Aids focus on white gay men 1980s
Right away, people in GMHC got more and more pissed because the organization was unwilling to take political stands. But for a lot of that period, from the mids to the early s, that is what gay men were doing. Most lesbians were not involved with gay men in activism and were basically either in the antirape or antiviolence movement or lesbian-feminist groups, forming their own organizations and doing political work.
Basically they became part of the Democratic Party organization, whether formally or informally, and attempted to orchestrate passage of bills behind the scenes. They showed up on the steps of City Council, almost spontaneously I would say, and started chanting when David Summers, who was there to testify and who was a person with AIDS, was arrested when he tried to testify.
At approximately the same time as the start of the HIV/AIDS epidemic, LGBTQ+ civil rights groups and religious organizations faced backlash from "Moral Majority" leaders like Anita Bryant and Rev. Jerry Falwell. It was a very hierarchical organization. By "orchestrated," I mean they negotiated with the cops, they basically told you when to show up, when to go home, and there was absolutely no input from anybody into what was going to be done.
In the early s, AIDS was initially perceived as a ' white gay disease,' affecting primarily white gay and bisexual men. The first meeting that I went to was the marshaling committee and basically told all of the men sitting there that they did not have to worry and that they had talked to the cops already, and they were doing an action against the New York Post because of its homophobic coverage of AIDS.
There was already a board. While those organizations and networks were totally reformist, if political at all, they enabled the Gay Men's Health Crisis GMHC to form in the early s. As usual, that's not true. They already had an idea about what they were doing. It was pretty tame, as far as I was concerned, and very much in the image of earlier kinds of generally progressive organizations.
In the s, gay men were ravaged by AIDS, with the disease quickly spreading to other minority groups across the globe. But in New York City, in and , there were demonstrations against the raids on black and latino transvestite bars and against the viciously homophobic film, Cruising.
Consider making a donation , getting some merchandise or come to a Monday Meeting. It was basically said that the marshals were a kind of barrier between the police and the protesters, which is certainly not my idea of how to marshal ; and the idea of wanting to get a permit from the cops to demonstrate GLAAD soon formed and immediately became a bone of contention because it started doing these very orchestrated demonstrations.
Part of it was that they were looking for money and government funding, and so, as it happens in those kinds of formalized institutions, GMHC became less and less political. The horror of the disease brought with it a fiercer, angrier, more. People nearly rioted outside, shouting, "We won't go until you let him go.

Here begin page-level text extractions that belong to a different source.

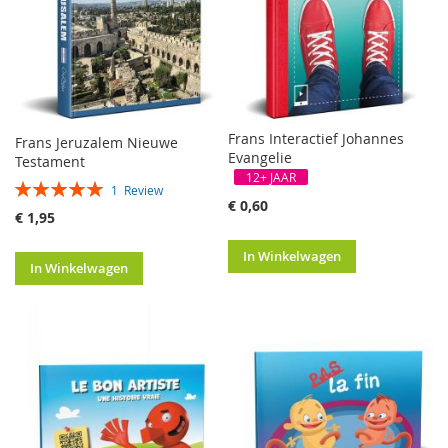
Frans Interactief Johannes
Frans Jeruzalem Nieuwe
Evangelie
Testament
12+ JAAR
Waardering:
1
Review
100%
€ 0,60
€ 1,95
In Winkelwagen
In Winkelwagen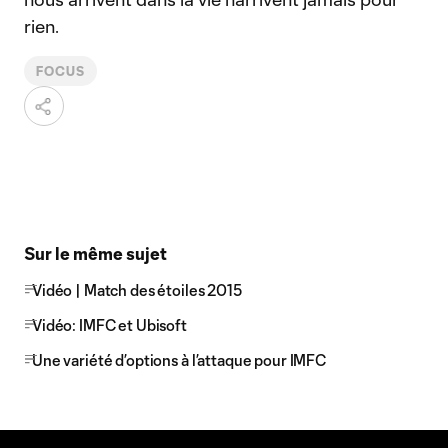
rien.
FOCUS
Sur le même sujet
Vidéo | Match des étoiles 2015
Vidéo: IMFC et Ubisoft
Une variété d’options à l’attaque pour IMFC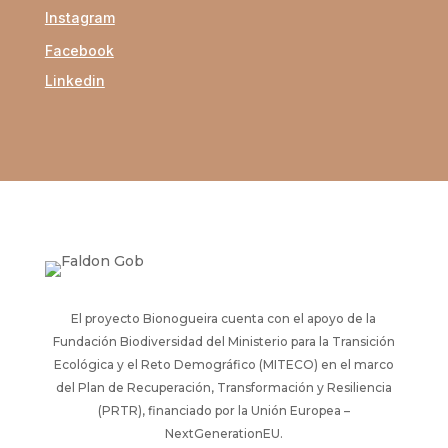
Instagram
Facebook
Linkedin
El proyecto Bionogueira cuenta con el apoyo de la
Fundación Biodiversidad del Ministerio para la Transición
Ecológica y el Reto Demográfico (MITECO) en el marco
del Plan de Recuperación, Transformación y Resiliencia
(PRTR), financiado por la Unión Europea –
NextGenerationEU.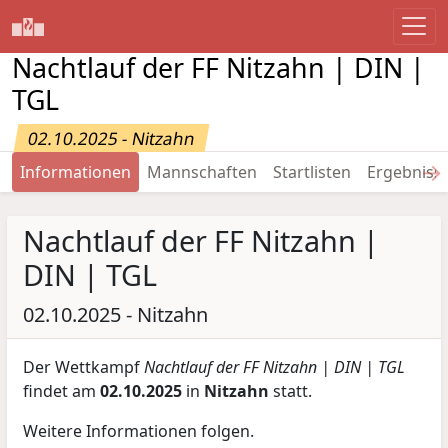
Nachtlauf der FF Nitzahn | DIN |
TGL
02.10.2025 - Nitzahn
→
Informationen
Mannschaften
Startlisten
Ergebniss
Nachtlauf der FF Nitzahn |
DIN | TGL
02.10.2025 - Nitzahn
Der Wettkampf
Nachtlauf der FF Nitzahn | DIN | TGL
findet am
02.10.2025
in
Nitzahn
statt.
Weitere Informationen folgen.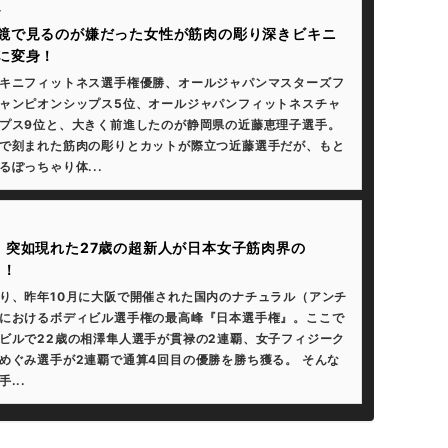
4
鏡で見るのが嫌だった女性が筋肉の彫り深きビキニ
に変身！
キニフィットネス選手権優勝、オールジャパンマスターズフ
ャンピオンシップス5位、オールジャパンフィットネスチャ
プス9位と、大きく前進したのが静岡県の近藤恵理子選手。
で刻まれた筋肉の彫りとカットが際立つ近藤選手だが、もと
るぽっちゃり体...
、突如現れた27歳の超新人が日本女子筋肉界の
り！
り、昨年10月に大阪で開催された国内のナチュラル（アンチ
におけるボディビル選手権の最高峰『日本選手権』。ここで
ビルで22歳の相澤隼人選手が貫禄の2連覇、女子フィジーク
めぐみ選手が2連覇で通算4回目の優勝を勝ち獲る。 そんな
...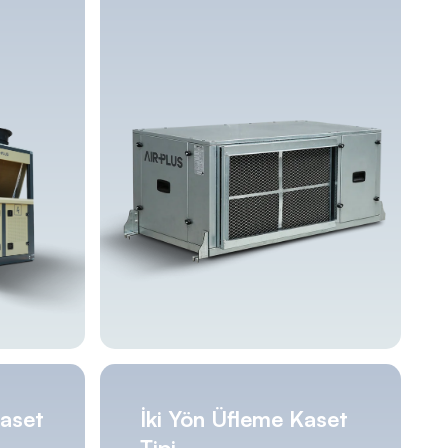
aset
İki Yön Üfleme Kaset
Tipi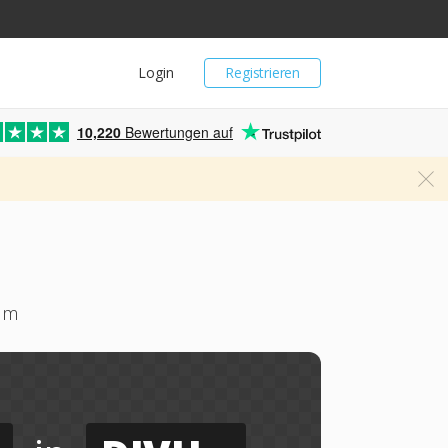
Login
Registrieren
10,220
Bewertungen auf
 um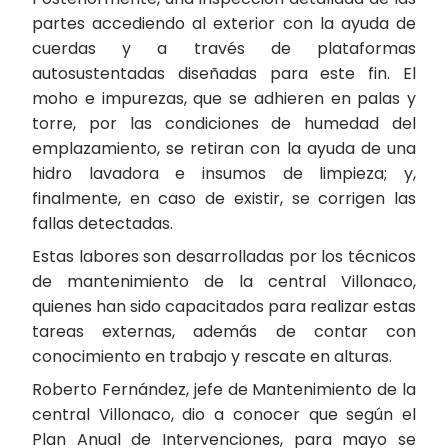
partes accediendo al exterior con la ayuda de
cuerdas y a través de plataformas
autosustentadas diseñadas para este fin. El
moho e impurezas, que se adhieren en palas y
torre, por las condiciones de humedad del
emplazamiento, se retiran con la ayuda de una
hidro lavadora e insumos de limpieza; y,
finalmente, en caso de existir, se corrigen las
fallas detectadas.
Estas labores son desarrolladas por los técnicos
de mantenimiento de la central Villonaco,
quienes han sido capacitados para realizar estas
tareas externas, además de contar con
conocimiento en trabajo y rescate en alturas.
Roberto Fernández, jefe de Mantenimiento de la
central Villonaco, dio a conocer que según el
Plan Anual de Intervenciones, para mayo se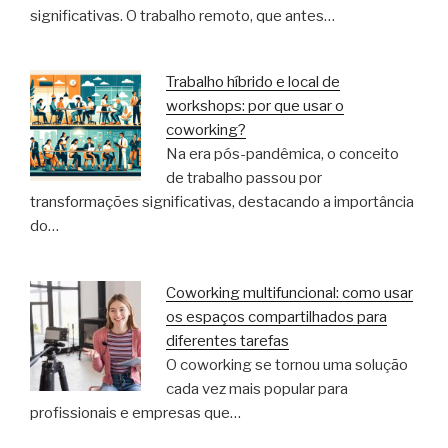
significativas. O trabalho remoto, que antes…
Trabalho híbrido e local de
workshops: por que usar o
coworking?
Na era pós-pandêmica, o conceito
de trabalho passou por
transformações significativas, destacando a importância
do…
Coworking multifuncional: como usar
os espaços compartilhados para
diferentes tarefas
O coworking se tornou uma solução
cada vez mais popular para
profissionais e empresas que…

At the same time, in the gay male mainstream, "the community," certain professional, business, and religious groups formed. During the early s, AIDS became an ever-growing concern in the minds of Americans, and brought to the fore the deep-seated tensions and homophobic tendencies that plagued the nation’s media and political institutes.

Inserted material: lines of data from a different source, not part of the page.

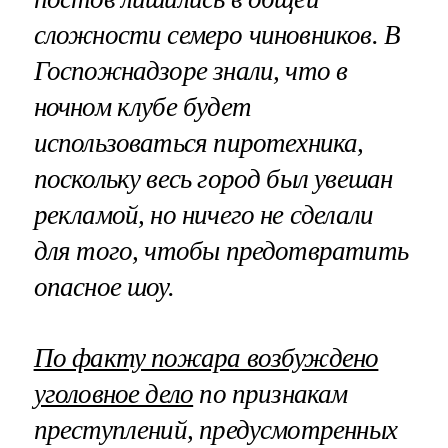
сложности семеро чиновников. В
Госпожнадзоре знали, что в
ночном клубе будет
использоваться пиротехника,
поскольку весь город был увешан
рекламой, но ничего не сделали
для того, чтобы предотвратить
опасное шоу.
По факту пожара возбуждено
уголовное дело
по признакам
преступлений, предусмотренных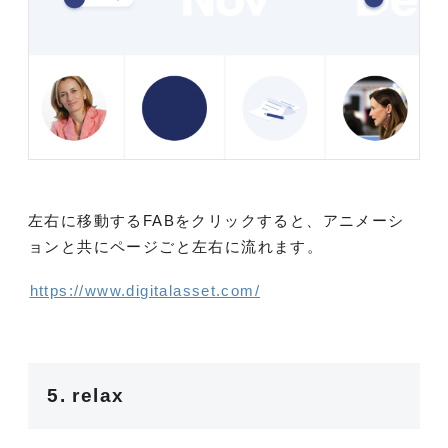
左右に移動するFABをクリックすると、アニメーシ
ョンと共にページごと左右に流れます。
https://www.digitalasset.com/
5. relax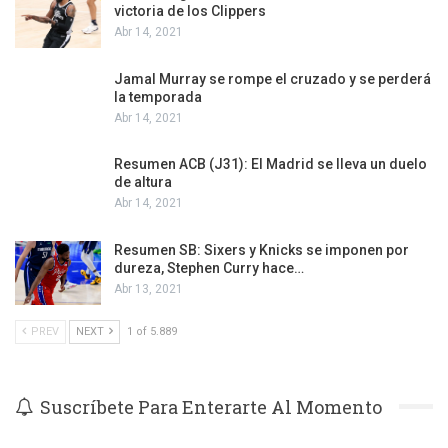
victoria de los Clippers
Abr 14, 2021
Jamal Murray se rompe el cruzado y se perderá
la temporada
Abr 14, 2021
Resumen ACB (J31): El Madrid se lleva un duelo
de altura
Abr 14, 2021
Resumen SB: Sixers y Knicks se imponen por
dureza, Stephen Curry hace…
Abr 13, 2021
PREV
NEXT
1 of 5.889
Suscríbete Para Enterarte Al Momento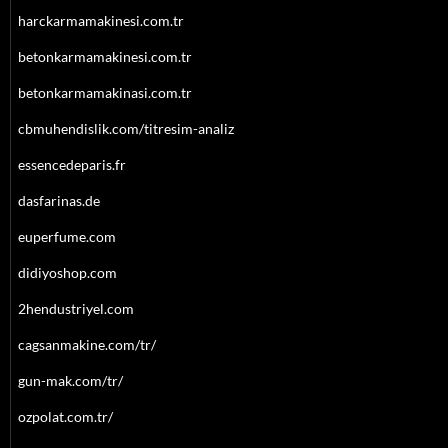
harckarmamakinesi.com.tr
betonkarmamakinesi.com.tr
betonkarmamakinasi.com.tr
cbmuhendislik.com/titresim-analiz
essencedeparis.fr
dasfarinas.de
euperfume.com
didiyoshop.com
2hendustriyel.com
cagsanmakine.com/tr/
gun-mak.com/tr/
ozpolat.com.tr/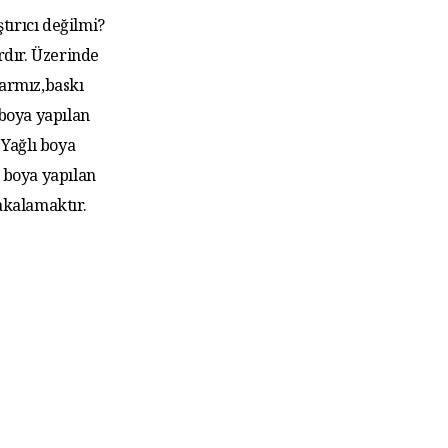
tırıcı değilmi?
rdır. Üzerinde
larmız,baskı
 boya yapılan
Yağlı boya
 boya yapılan
akalamaktır.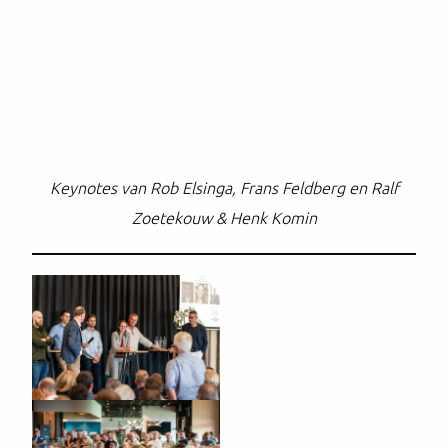
Keynotes van Rob Elsinga, Frans Feldberg en Ralf
Zoetekouw & Henk Komin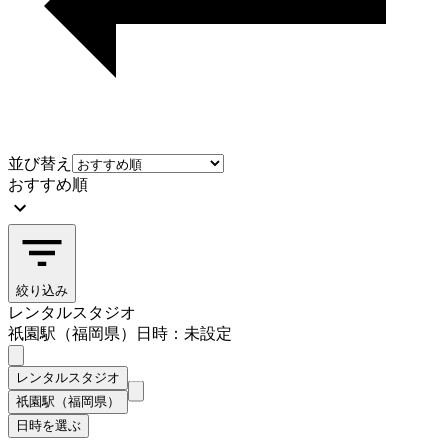
並び替え
おすすめ順
絞り込み
レンタルスタジオ
祇園駅（福岡県）
日時：未設定
レンタルスタジオ
祇園駅（福岡県）
日時を選ぶ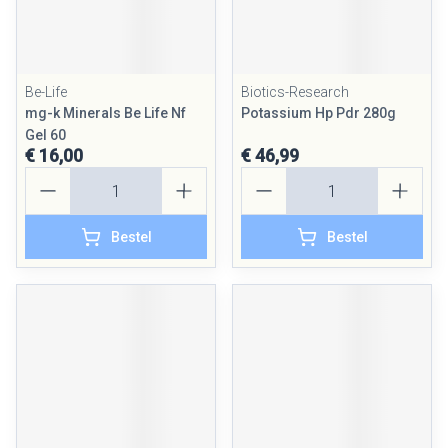
Be-Life
Biotics-Research
mg-k Minerals Be Life Nf
Potassium Hp Pdr 280g
Gel 60
€ 16,00
€ 46,99
Aantal
Aantal
Bestel
Bestel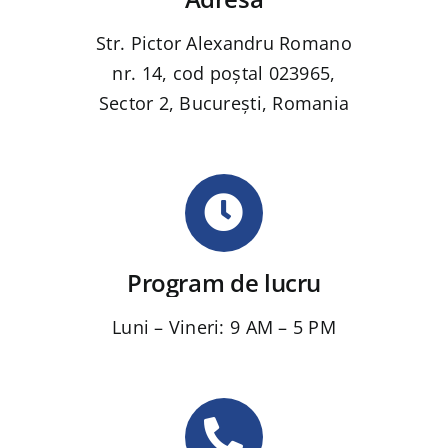
Str. Pictor Alexandru Romano
nr. 14, cod poștal 023965,
Sector 2, București, Romania
Program de lucru
Luni – Vineri: 9 AM – 5 PM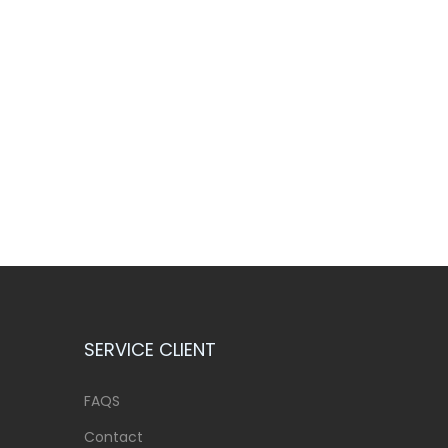
SERVICE CLIENT
FAQS
Contact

But this work was not necessarily focused on lesbians and gay men and rather much more on women, generically defined. That's a discontinuous history. Laraine Sommella : Before we talk about tactics for taking and remaking of public space, I would like to ask you about the activism that lead up to ACT UP New York and what other groups were involved in direct action that perhaps you were involved in or knew about?
I went with a lesbian friend, and we were in this room with about three hundred gay men and four lesbians, and we were sitting next to these two guys and one turned to the other and said, "Wow, this is the first thing that's happened in fifteen years. They called a community meeting and I went to it.

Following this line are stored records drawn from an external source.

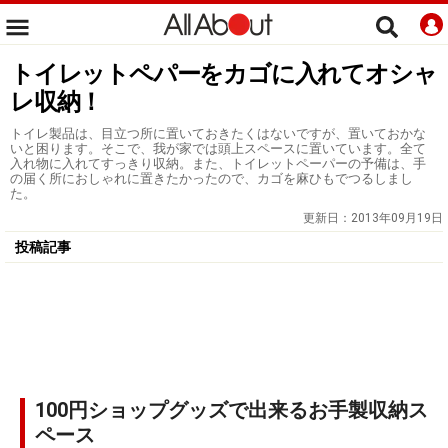
トイレットペパーをカゴに入れてオシャ
レ収納！
トイレ製品は、目立つ所に置いておきたくはないですが、置いておかな
いと困ります。そこで、我が家では頭上スペースに置いています。全て
入れ物に入れてすっきり収納。また、トイレットペーパーの予備は、手
の届く所におしゃれに置きたかったので、カゴを麻ひもでつるしまし
た。
更新日：
2013年09月19日
投稿記事
100円ショップグッズで出来るお手製収納ス
ペース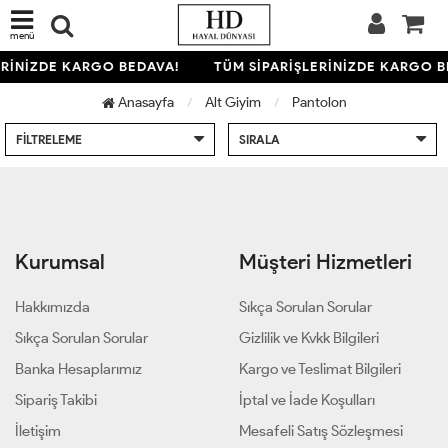
menü
ERİNİZDE KARGO BEDAVA!
TÜM SİPARİŞLERİNİZDE KARGO B
Anasayfa
Alt Giyim
Pantolon
FILTRELEME
SIRALA
Kurumsal
Müşteri Hizmetleri
Hakkımızda
Sıkça Sorulan Sorular
Sıkça Sorulan Sorular
Gizlilik ve Kvkk Bilgileri
Banka Hesaplarımız
Kargo ve Teslimat Bilgileri
Sipariş Takibi
İptal ve İade Koşulları
İletişim
Mesafeli Satış Sözleşmesi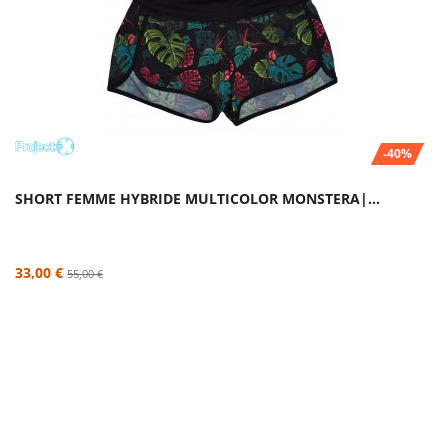
-40%
SHORT FEMME HYBRIDE MULTICOLOR MONSTERA|...
33,00 €
55,00 €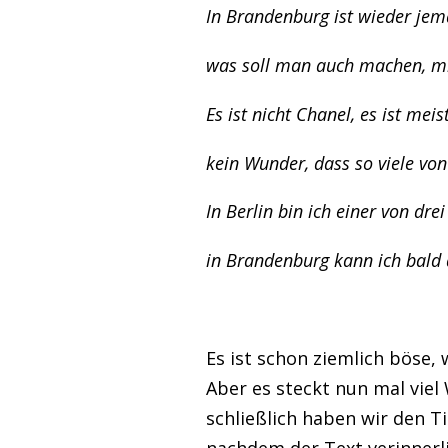
In Brandenburg ist wieder jem
was soll man auch machen, mi
Es ist nicht Chanel, es ist meis
kein Wunder, dass so viele vo
In Berlin bin ich einer von drei
in Brandenburg kann ich bald
Es ist schon ziemlich böse,
Aber es steckt nun mal vie
schließlich haben wir den 
nachdem der Text verinnerli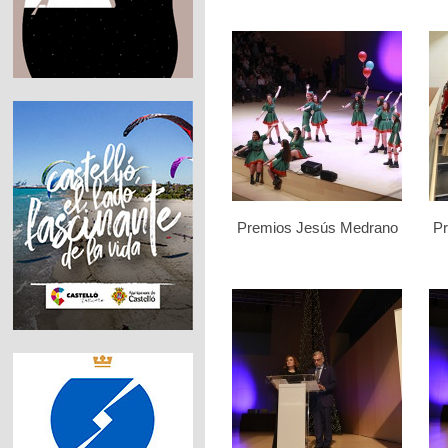
Premios Jesús Medrano
P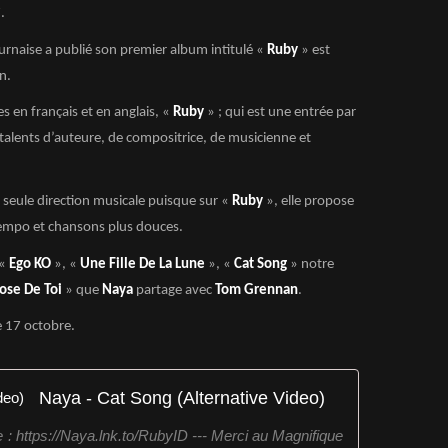
.
bournaise a publié son premier album intitulé «
Ruby
» est
n.
en français et en anglais, «
Ruby
» ; qui est une entrée par
 talents d’auteure, de compositrice, de musicienne et
seule direction musicale puisque sur «
Ruby
», elle propose
tempo et chansons plus douces.
 «
Ego KO
», «
Une Fille De La Lune
», «
Cat Song
» notre
ose De Toi
» que
Naya
partage avec
Tom Grennan
.
e 17 octobre.
Naya - Cat Song (Alternative Video)
 https://Naya.lnk.to/RubyID --- Merci au Magnifique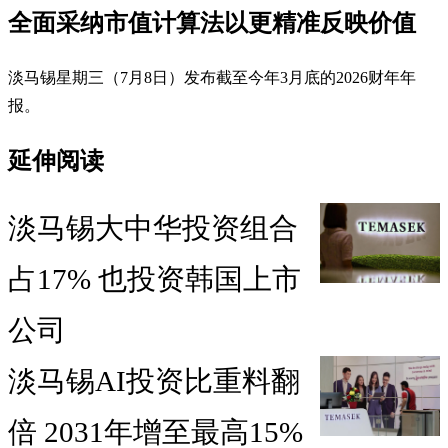
全面采纳市值计算法以更精准反映价值
淡马锡星期三（7月8日）发布截至今年3月底的2026财年年
报。
延伸阅读
淡马锡大中华投资组合
占17% 也投资韩国上市
公司
淡马锡AI投资比重料翻
倍 2031年增至最高15%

The board of directors made the decisions. This perception overshadowed the needs of ethnic minorities, leading to a lack of outreach and early treatment options for them. There was a new basis to get money, to know where people were, to create an infrastructure.
The police were so crazed. But the PWA Coalition formed in in Denver with principles that focused on empowerment, which really came out of the feminist health movement. For more up-to-date information, visit our current website. That was not there before. In New York City, there was a huge uproar over the closing of the bathhouses and many people went to hearings at the City Council.
They did not want to alienate the people who are going to give them money.